Brief =>
Send back the records exactly as written, with no images.

Data supplied Start Marker

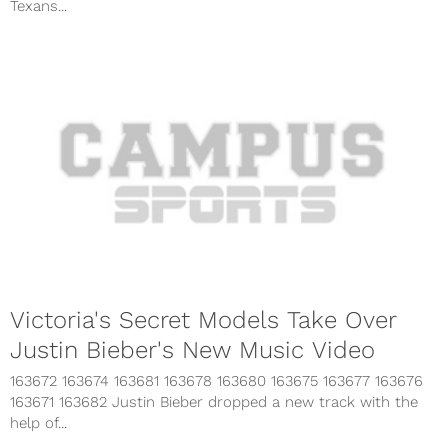
Texans...
Victoria's Secret Models Take Over
Justin Bieber's New Music Video
163672 163674 163681 163678 163680 163675 163677 163676
163671 163682 Justin Bieber dropped a new track with the
help of...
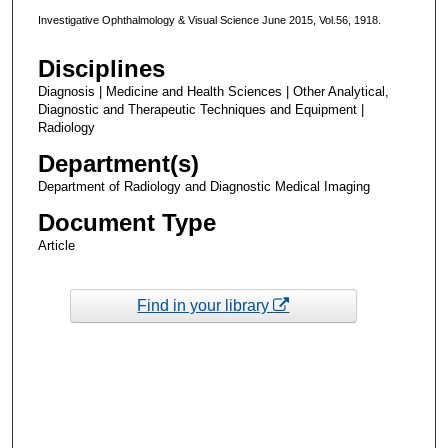
Investigative Ophthalmology & Visual Science June 2015, Vol.56, 1918.
Disciplines
Diagnosis | Medicine and Health Sciences | Other Analytical,
Diagnostic and Therapeutic Techniques and Equipment |
Radiology
Department(s)
Department of Radiology and Diagnostic Medical Imaging
Document Type
Article
Find in your library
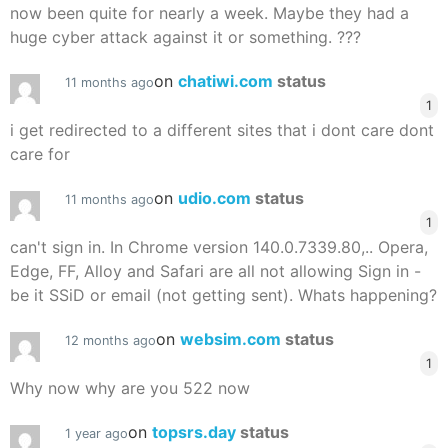
now been quite for nearly a week. Maybe they had a
huge cyber attack against it or something. ???
on
chatiwi.com
status
11 months ago
1
i get redirected to a different sites that i dont care dont
care for
on
udio.com
status
11 months ago
1
can't sign in. In Chrome version 140.0.7339.80,.. Opera,
Edge, FF, Alloy and Safari are all not allowing Sign in -
be it SSiD or email (not getting sent). Whats happening?
on
websim.com
status
12 months ago
1
Why now why are you 522 now
on
topsrs.day
status
1 year ago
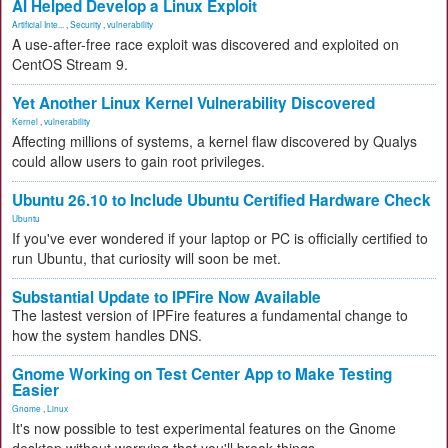
AI Helped Develop a Linux Exploit
Artificial Inte...
,
Security
,
vulnerability
A use-after-free race exploit was discovered and exploited on
CentOS Stream 9.
Yet Another Linux Kernel Vulnerability Discovered
Kernel
,
vulnerability
Affecting millions of systems, a kernel flaw discovered by Qualys
could allow users to gain root privileges.
Ubuntu 26.10 to Include Ubuntu Certified Hardware Check
Ubuntu
If you've ever wondered if your laptop or PC is officially certified to
run Ubuntu, that curiosity will soon be met.
Substantial Update to IPFire Now Available
The lastest version of IPFire features a fundamental change to
how the system handles DNS.
Gnome Working on Test Center App to Make Testing
Easier
Gnome
,
Linux
It's now possible to test experimental features on the Gnome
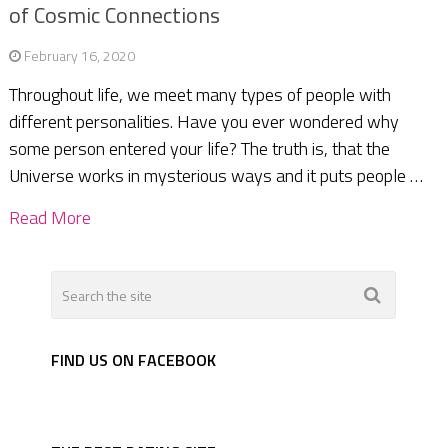
of Cosmic Connections
February 16, 2020
Throughout life, we meet many types of people with
different personalities. Have you ever wondered why
some person entered your life? The truth is, that the
Universe works in mysterious ways and it puts people …
Read More
FIND US ON FACEBOOK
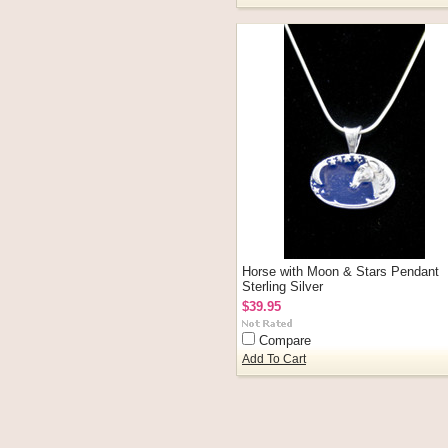
Horse with Moon & Stars Pendant
Sterling Silver
$39.95
Compare
Add To Cart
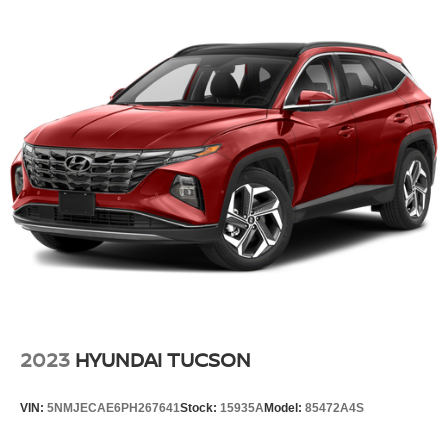
13.5 Gal. Fuel Tank
Quasi-Dual Stainless Steel Exhaust w/Chrome
Tailpipe Finisher
Permanent Locking Hubs
Strut Front Suspension w/Coil Springs
Multi-Link Rear Suspension w/Coil Springs
4-Wheel Disc Brakes w/4-Wheel ABS, Front Vented
Discs, Brake Assist, Hill Hold Control and Electric
Parking Brake
2023
HYUNDAI TUCSON
VIN:
5NMJECAE6PH267641
Stock:
15935A
Model:
85472A4S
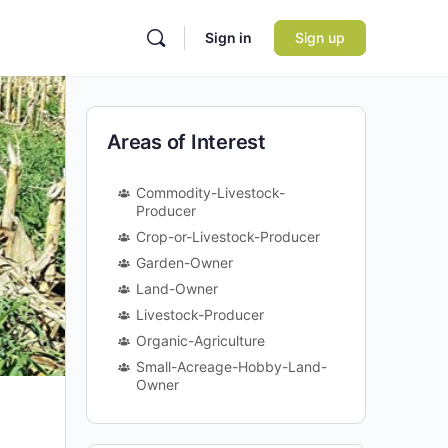
Sign in
Sign up
Areas of Interest
Commodity-Livestock-
Producer
Crop-or-Livestock-Producer
Garden-Owner
Land-Owner
Livestock-Producer
Organic-Agriculture
Small-Acreage-Hobby-Land-
Owner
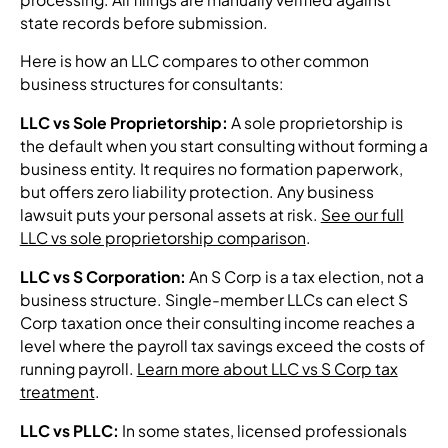
state records before submission.
Here is how an LLC compares to other common
business structures for consultants:
LLC vs Sole Proprietorship:
A sole proprietorship is
the default when you start consulting without forming a
business entity. It requires no formation paperwork,
but offers zero liability protection. Any business
lawsuit puts your personal assets at risk.
See our full
LLC vs sole proprietorship comparison
.
LLC vs S Corporation:
An S Corp is a tax election, not a
business structure. Single-member LLCs can elect S
Corp taxation once their consulting income reaches a
level where the payroll tax savings exceed the costs of
running payroll.
Learn more about LLC vs S Corp tax
treatment
.
LLC vs PLLC:
In some states, licensed professionals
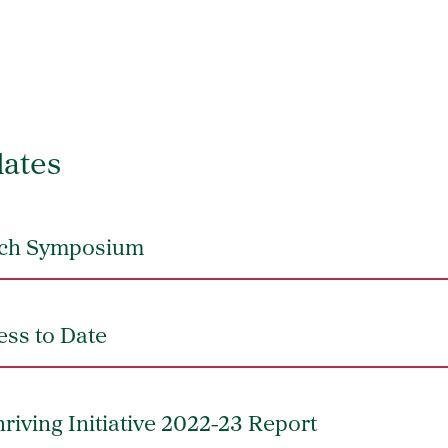
ates
unch Symposium
ess to Date
riving Initiative 2022-23 Report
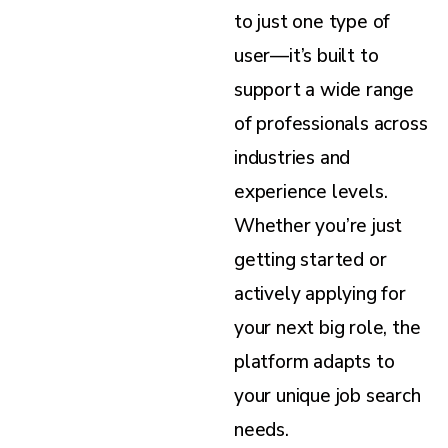
to just one type of
user—it’s built to
support a wide range
of professionals across
industries and
experience levels.
Whether you’re just
getting started or
actively applying for
your next big role, the
platform adapts to
your unique job search
needs.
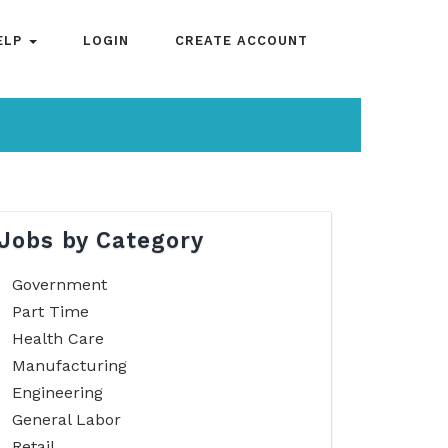
ELP
LOGIN
CREATE ACCOUNT
Jobs by Category
Government
Part Time
Health Care
Manufacturing
Engineering
General Labor
Retail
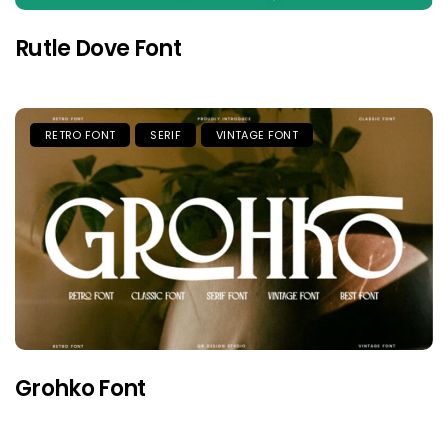
Rutle Dove Font
RETRO FONT
SERIF
VINTAGE FONT
Grohko Font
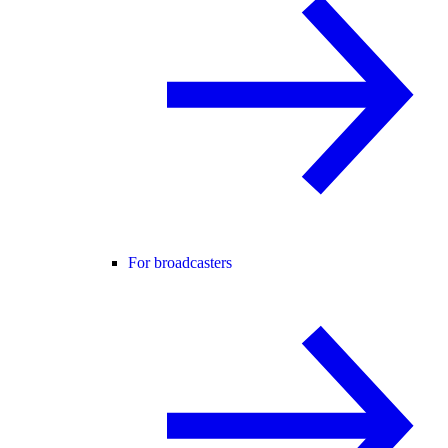
For broadcasters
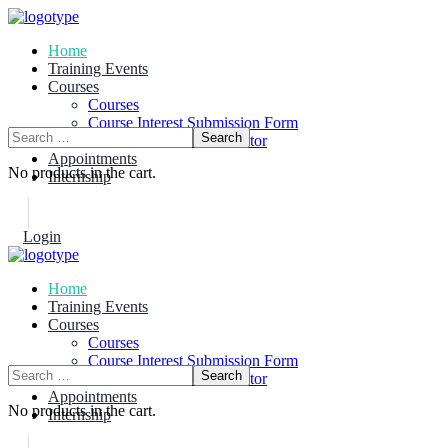
Home
Training Events
Courses
Courses
Course Interest Submission Form
Become A Course Instructor
Appointments
No products in the cart.
Internship
Login
Join Now
Home
Training Events
Courses
Courses
Course Interest Submission Form
Become A Course Instructor
Appointments
No products in the cart.
Internship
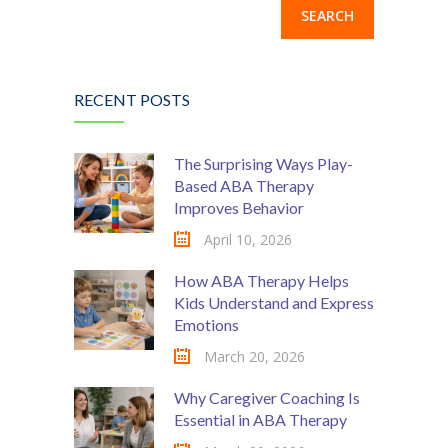
RECENT POSTS
The Surprising Ways Play-
Based ABA Therapy
Improves Behavior
April 10, 2026
How ABA Therapy Helps
Kids Understand and Express
Emotions
March 20, 2026
Why Caregiver Coaching Is
Essential in ABA Therapy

Data supplied End Marker

Written answer =>
Texans...
Victoria's Secret Models Take Over
Justin Bieber's New Music Video
163672 163674 163681 163678 163680 163675 163677 163676
163671 163682 Justin Bieber dropped a new track with the
help of...
Investigative Ophthalmology & Visual Science June 2015, Vol.56, 1918.
Disciplines
Diagnosis | Medicine and Health Sciences | Other Analytical,
Diagnostic and Therapeutic Techniques and Equipment |
Radiology
Department(s)
Department of Radiology and Diagnostic Medical Imaging
Document Type
Article
Find in your library
now been quite for nearly a week. Maybe they had a
huge cyber attack against it or something. ???
on
chatiwi.com
status
11 months ago
1
i get redirected to a different sites that i dont care dont
care for
on
udio.com
status
11 months ago
1
can't sign in. In Chrome version 140.0.7339.80,.. Opera,
Edge, FF, Alloy and Safari are all not allowing Sign in -
be it SSiD or email (not getting sent). Whats happening?
on
websim.com
status
12 months ago
1
Why now why are you 522 now
on
topsrs.day
status
1 year ago
AI Helped Develop a Linux Exploit
Artificial Inte...
,
Security
,
vulnerability
A use-after-free race exploit was discovered and exploited on
CentOS Stream 9.
Yet Another Linux Kernel Vulnerability Discovered
Kernel
,
vulnerability
Affecting millions of systems, a kernel flaw discovered by Qualys
could allow users to gain root privileges.
Ubuntu 26.10 to Include Ubuntu Certified Hardware Check
Ubuntu
If you've ever wondered if your laptop or PC is officially certified to
run Ubuntu, that curiosity will soon be met.
Substantial Update to IPFire Now Available
The lastest version of IPFire features a fundamental change to
how the system handles DNS.
Gnome Working on Test Center App to Make Testing
Easier
Gnome
,
Linux
It's now possible to test experimental features on the Gnome
of Cosmic Connections
February 16, 2020
Throughout life, we meet many types of people with
different personalities. Have you ever wondered why
some person entered your life? The truth is, that the
Universe works in mysterious ways and it puts people …
Read More
FIND US ON FACEBOOK
Horse with Moon & Stars Pendant
Sterling Silver
$39.95
Compare
Add To Cart
13.5 Gal. Fuel Tank
Quasi-Dual Stainless Steel Exhaust w/Chrome
Tailpipe Finisher
Permanent Locking Hubs
Strut Front Suspension w/Coil Springs
Multi-Link Rear Suspension w/Coil Springs
4-Wheel Disc Brakes w/4-Wheel ABS, Front Vented
Discs, Brake Assist, Hill Hold Control and Electric
Parking Brake
2023
HYUNDAI TUCSON
VIN:
5NMJECAE6PH267641
Stock:
15935A
Model:
85472A4S
Sign in
Sign up
Areas of Interest
Commodity-Livestock-
Producer
Crop-or-Livestock-Producer
Garden-Owner
Land-Owner
Livestock-Producer
Organic-Agriculture
Small-Acreage-Hobby-Land-
Owner
state records before submission.
Here is how an LLC compares to other common
business structures for consultants:
LLC vs Sole Proprietorship:
A sole proprietorship is
the default when you start consulting without forming a
business entity. It requires no formation paperwork,
but offers zero liability protection. Any business
lawsuit puts your personal assets at risk.
See our full
LLC vs sole proprietorship comparison
.
LLC vs S Corporation:
An S Corp is a tax election, not a
business structure. Single-member LLCs can elect S
Corp taxation once their consulting income reaches a
level where the payroll tax savings exceed the costs of
running payroll.
Learn more about LLC vs S Corp tax
treatment
.
LLC vs PLLC:
In some states, licensed professionals
ates
unch Symposium
ess to Date
riving Initiative 2022-23 Report
to just one type of
user—it’s built to
support a wide range
of professionals across
industries and
experience levels.
Whether you’re just
getting started or
actively applying for
your next big role, the
platform adapts to
your unique job search
needs.
ELP
LOGIN
CREATE ACCOUNT
Jobs by Category
Government
Part Time
Health Care
Manufacturing
Engineering
General Labor
Retail
Rutle Dove Font
RETRO FONT
SERIF
VINTAGE FONT
Grohko Font
For broadcasters
Home
Training Events
Courses
Courses
Course Interest Submission Form
Become A Course Instructor
Appointments
No products in the cart.
Internship
Login
Join Now
Home
Training Events
Courses
Courses
Course Interest Submission Form
Become A Course Instructor
Appointments
No products in the cart.
Internship
RECENT POSTS
The Surprising Ways Play-
Based ABA Therapy
Improves Behavior
April 10, 2026
How ABA Therapy Helps
Kids Understand and Express
Emotions
March 20, 2026
Why Caregiver Coaching Is
Essential in ABA Therapy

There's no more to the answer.